Any help or advice would be kindly appreciated. Feel free to ask for further information in case I have not been clear enough or if some important information is missing.

Thanks a lot !

2 Likes

@SebastienJ , I think you did a great job writing up your question and I’m sad that no one seems to have responded.

I ran into a similar situation (running whole dev instance on a single cluster) and we couldn’t figure out where the bottleneck was.
Some of that is related to a lack of ops experience with k8s and some is a lack of familiarity with the insides of Temporal.

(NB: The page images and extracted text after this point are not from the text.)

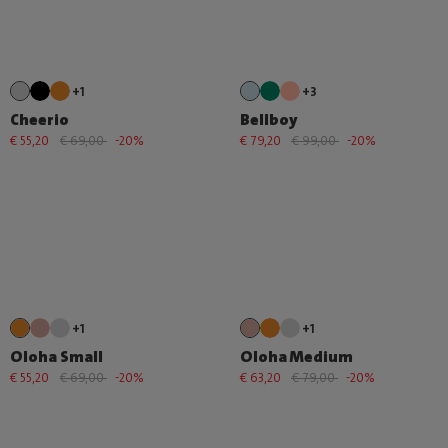
+1
+3
Cheerio
Bellboy
€ 55,20
€ 69,00
-20%
€ 79,20
€ 99,00
-20%
+1
+1
Oloha Small
Oloha Medium
€ 55,20
€ 69,00
-20%
€ 63,20
€ 79,00
-20%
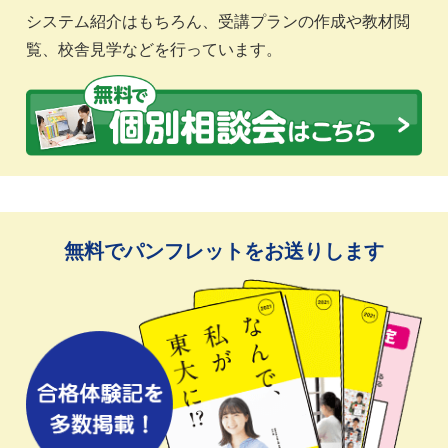
システム紹介はもちろん、受講プランの作成や教材閲
覧、校舎見学などを行っています。
無料でパンフレットをお送りします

If I learn anything, I’m happy to share it here, unless there is a place where the performance management folks hang out.

We try to get to every single question both here and on our Slack, but it seems this is one of few questions that got lost in the mix, apologies for that. If your question did not get a response in while, feel free to “bump” it by either posting just a "hey im still here :slight_smile: " type of reply or feel free to send me priv reminder message here as well.

@SebastienJ can you please let us know if your question is still outstanding? Thanks!